### [Exercise requirements]
In the data below, which lines hold the word "besar"? Copy them.

[Saved entries]
====
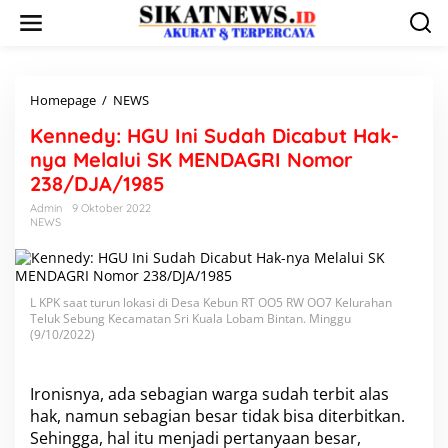
L
e
w
a
t
i
Homepage
/
NEWS
K
k
e
Kennedy: HGU Ini Sudah Dicabut Hak-
e
n
k
n
nya Melalui SK MENDAGRI Nomor
o
e
238/DJA/1985
n
d
t
y
Admin
9 Oktober 2022
e
NEWS
:
n
H
G
U
I
L KPK saat turun lokasi di Desa Kebun RT OO5 RW OO7 Kelurahan
n
Teluk Sebung Kecamatan Sri Kuala Lobam Bintan. Minggu
i
(9/10/2022)
S
u
d
Ironisnya, ada sebagian warga sudah terbit alas
a
hak, namun sebagian besar tidak bisa diterbitkan.
h
Sehingga, hal itu menjadi pertanyaan besar,
D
====
### [Your response]
hak, namun sebagian besar tidak bisa diterbitkan.
Sehingga, hal itu menjadi pertanyaan besar,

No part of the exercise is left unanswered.